By 1997 the showrooms no longer employed full-time showroom orchestras, but most of us who worked all those great shows decided to keep Reno our home.  With a wealth of great talent still here co-founders Jack Caudill and Tony Savage came up with the idea to invite the best of the best to become the Reno Jazz Orchestra and I was fortunate to be one of those asked.  Within a year Jack had us registered as a non-profit and our mission to serve northern Nevada began.  We started with a simple idea, like Mickey Rooney and Judy Garland saying “Hey, let’s put on a show”.  We wanted to share the music of the masters like Duke Ellington as well as perform new material from up and coming masters like Eric Richards.  We also wanted to share our love of jazz with the next generation(s) of student musicians and encourage them to experience jazz.  None of us had non-profit experience but our passion for big band jazz motivated us to learn. 

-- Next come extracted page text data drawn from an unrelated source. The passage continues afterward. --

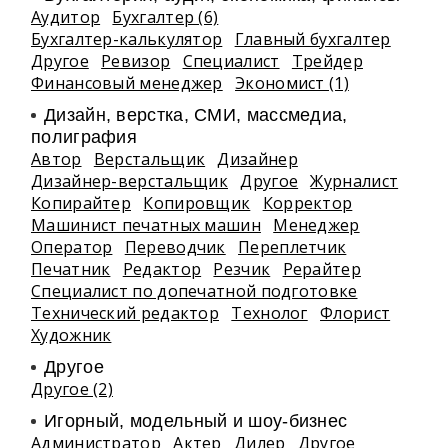
Аудитор
Бухгалтер (6)
Бухгалтер-калькулятор
Главный бухгалтер
Другое
Ревизор
Специалист
Трейдер
Финансовый менеджер
Экономист (1)
Дизайн, верстка, СМИ, массмедиа,
полиграфия
Автор
Верстальщик
Дизайнер
Дизайнер-верстальщик
Другое
Журналист
Копирайтер
Копировщик
Корректор
Машинист печатных машин
Менеджер
Оператор
Переводчик
Переплетчик
Печатник
Редактор
Резчик
Рерайтер
Специалист по допечатной подготовке
Технический редактор
Технолог
Флорист
Художник
Другое
Другое (2)
Игорный, модельный и шоу-бизнес
Администратор
Актер
Дилер
Другое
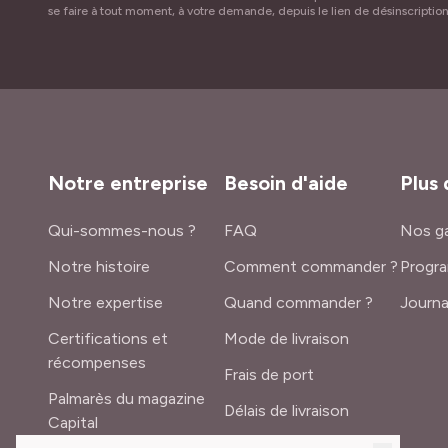
se faire à tout moment, à votre demande, depuis le lien de désinscriptio
Notre entreprise
Besoin d'aide
Plus 
Qui-sommes-nous ?
FAQ
Nos ga
Notre histoire
Comment commander ?
Progra
Notre expertise
Quand commander ?
Journa
Certifications et
Mode de livraison
récompenses
Frais de port
Palmarès du magazine
Délais de livraison
Capital
Lexique du jardinier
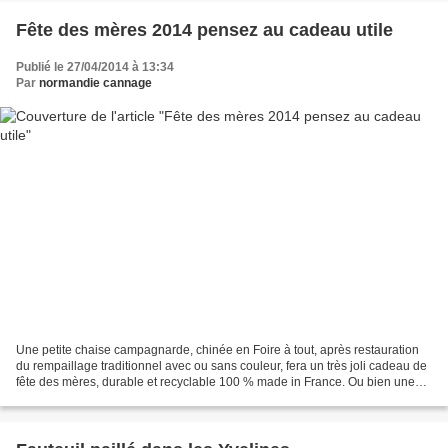
Fête des mères 2014 pensez au cadeau utile
Publié le 27/04/2014 à 13:34
Par
normandie cannage
Une petite chaise campagnarde, chinée en Foire à tout, après restauration
du rempaillage traditionnel avec ou sans couleur, fera un très joli cadeau de
fête des mères, durable et recyclable 100 % made in France. Ou bien une
chaise cannée, alors pensez-y,...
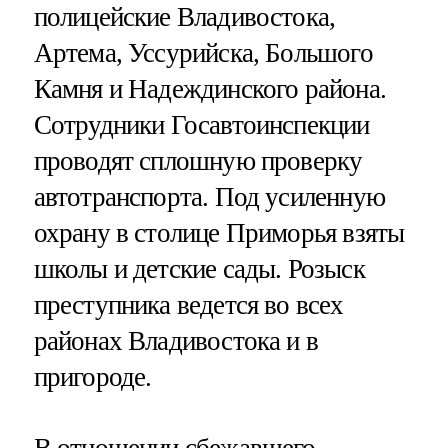
полицейские Владивостока,
Артема, Уссурийска, Большого
Камня и Надеждинского района.
Сотрудники Госавтоинспекции
проводят сплошную проверку
автотранспорта. Под усиленную
охрану в столице Приморья взяты
школы и детские сады. Розыск
преступника ведется во всех
районах Владивостока и в
пригороде.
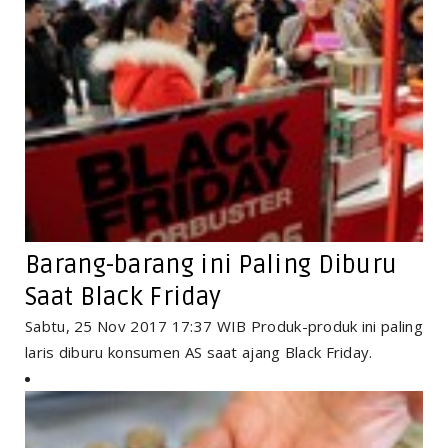
Barang-barang ini Paling Diburu
Saat Black Friday
Sabtu, 25 Nov 2017 17:37 WIB Produk-produk ini paling
laris diburu konsumen AS saat ajang Black Friday.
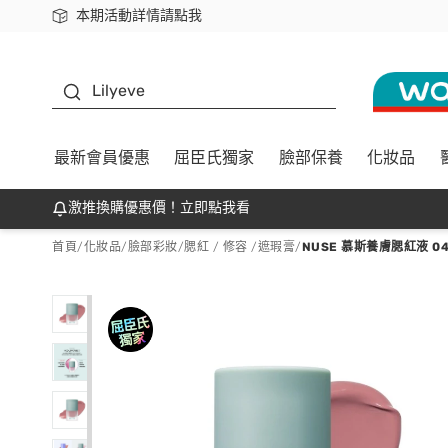
本期活動詳情請點我
下載app最高回饋$350
K beauty
Lilyeve
最新會員優惠
屈臣氏獨家
臉部保養
化妝品
激推換購優惠價！立即點我看
首頁
/
化妝品
/
臉部彩妝
/
腮紅 / 修容 /遮瑕膏
/
NUSE 慕斯養膚腮紅液 04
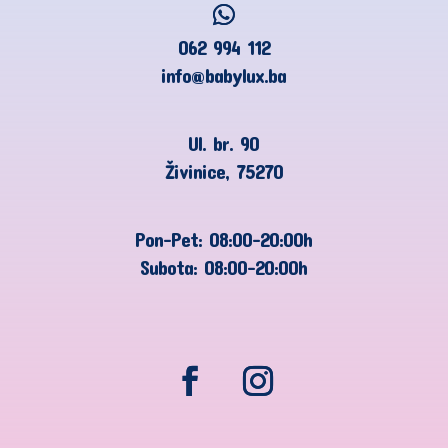
062 994 112
info@babylux.ba
Ul. br. 90
Živinice, 75270
Pon-Pet: 08:00-20:00h
Subota: 08:00-20:00h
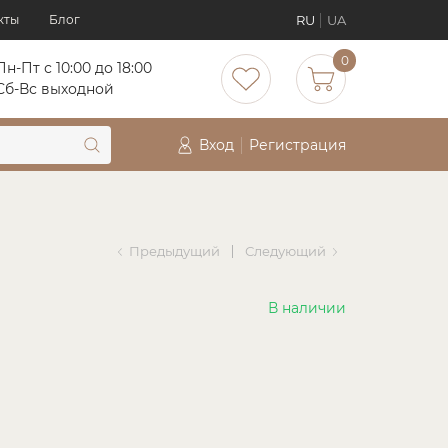
RU
UA
кты
Блог
0
Пн-Пт с 10:00 до 18:00
Сб-Вс выходной
Вход
Регистрация
Предыдущий
Следующий
В наличии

Our first performances were at the Continental Lounge at the corner of Plumb and Virginia Streets and the place was packed with enthusiastic jazz aficionados who began to spread the word.  Over our twenty years we brought jazz greats to Reno to perform with the RJO.  Phil Woods, Patti Austin, Russ Ferrante, Bob Mintzer, and Bobby Caldwell just to name a few.  We also produced shows like Such Sweet Thunder the music of Duke Ellington and the words of William Shakespeare; At the Crossroads a musical tribute to Carlos Santana; and our 2016 gospel Christmas featuring Pat Ester’s ten voice gospel choir.  We produced four CDs starting with Reno Jazz Orchestra 2000 to our most recent released in 2015 Bring Me the Funk of James Brown.  I can’t thank the band, board, staff, volunteers, and sponsors enough for all we have accomplished.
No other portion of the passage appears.